> _TASK OBJECTIVE_:
Select all lines holding the word "veya" from the entries that follow.

Page images and extracted text:

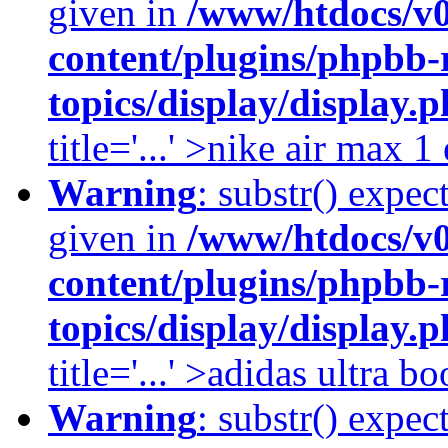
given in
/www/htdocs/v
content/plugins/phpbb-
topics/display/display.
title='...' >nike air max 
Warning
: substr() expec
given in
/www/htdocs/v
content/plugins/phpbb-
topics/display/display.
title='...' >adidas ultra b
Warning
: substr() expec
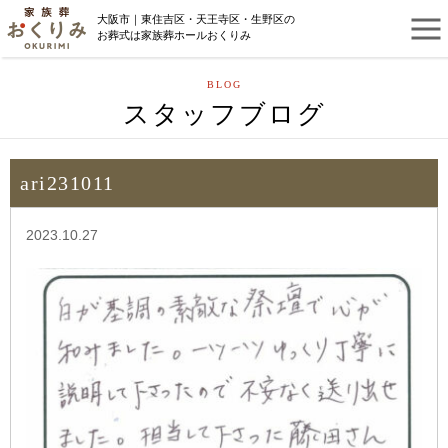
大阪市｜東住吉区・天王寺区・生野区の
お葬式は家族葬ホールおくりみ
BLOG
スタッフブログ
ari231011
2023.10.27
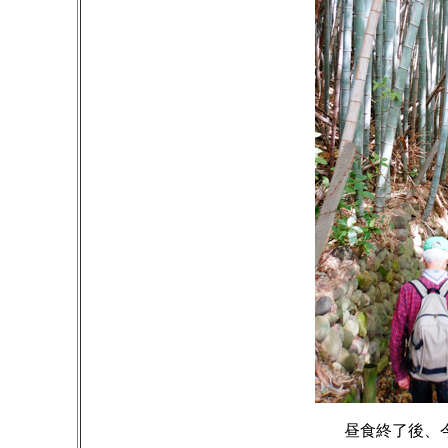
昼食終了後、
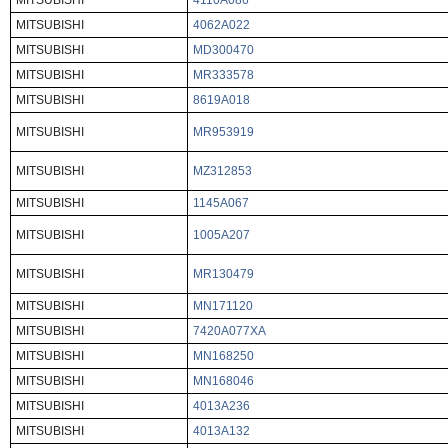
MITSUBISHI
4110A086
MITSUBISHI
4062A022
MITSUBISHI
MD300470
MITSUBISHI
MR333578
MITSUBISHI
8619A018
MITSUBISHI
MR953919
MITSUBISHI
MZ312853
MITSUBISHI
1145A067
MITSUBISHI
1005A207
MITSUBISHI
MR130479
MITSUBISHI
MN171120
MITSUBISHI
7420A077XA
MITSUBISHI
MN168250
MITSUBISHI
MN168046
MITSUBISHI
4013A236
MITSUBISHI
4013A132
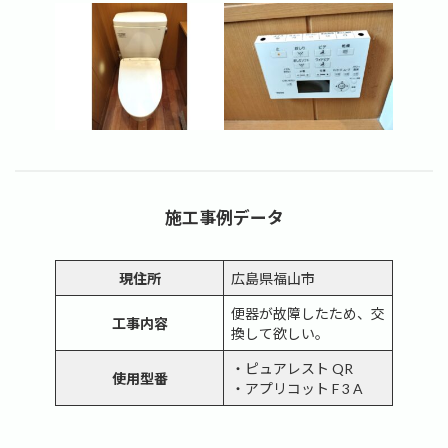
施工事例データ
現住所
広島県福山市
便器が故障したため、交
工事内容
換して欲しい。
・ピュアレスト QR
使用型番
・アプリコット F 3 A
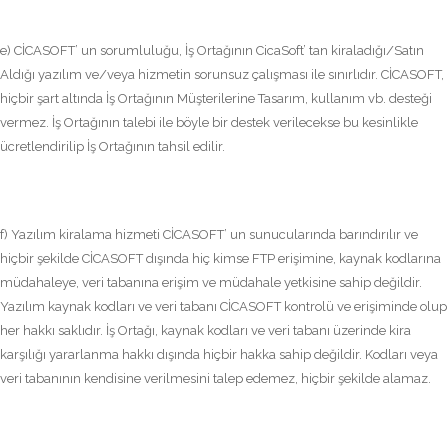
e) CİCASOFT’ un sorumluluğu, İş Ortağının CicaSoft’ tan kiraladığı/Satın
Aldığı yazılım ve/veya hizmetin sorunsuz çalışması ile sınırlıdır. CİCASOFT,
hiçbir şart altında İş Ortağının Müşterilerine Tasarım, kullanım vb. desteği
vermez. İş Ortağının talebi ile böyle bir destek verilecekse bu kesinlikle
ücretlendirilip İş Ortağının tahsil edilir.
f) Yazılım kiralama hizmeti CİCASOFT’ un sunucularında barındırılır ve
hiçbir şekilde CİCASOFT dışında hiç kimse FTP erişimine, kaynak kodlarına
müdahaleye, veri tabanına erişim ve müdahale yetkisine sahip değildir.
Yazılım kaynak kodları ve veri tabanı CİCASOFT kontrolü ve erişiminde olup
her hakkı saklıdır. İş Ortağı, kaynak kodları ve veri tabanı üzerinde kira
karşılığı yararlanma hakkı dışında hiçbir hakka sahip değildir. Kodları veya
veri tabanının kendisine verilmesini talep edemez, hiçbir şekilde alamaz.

> _ANSWER_:
Aldığı yazılım ve/veya hizmetin sorunsuz çalışması ile sınırlıdır. CİCASOFT,
karşılığı yararlanma hakkı dışında hiçbir hakka sahip değildir. Kodları veya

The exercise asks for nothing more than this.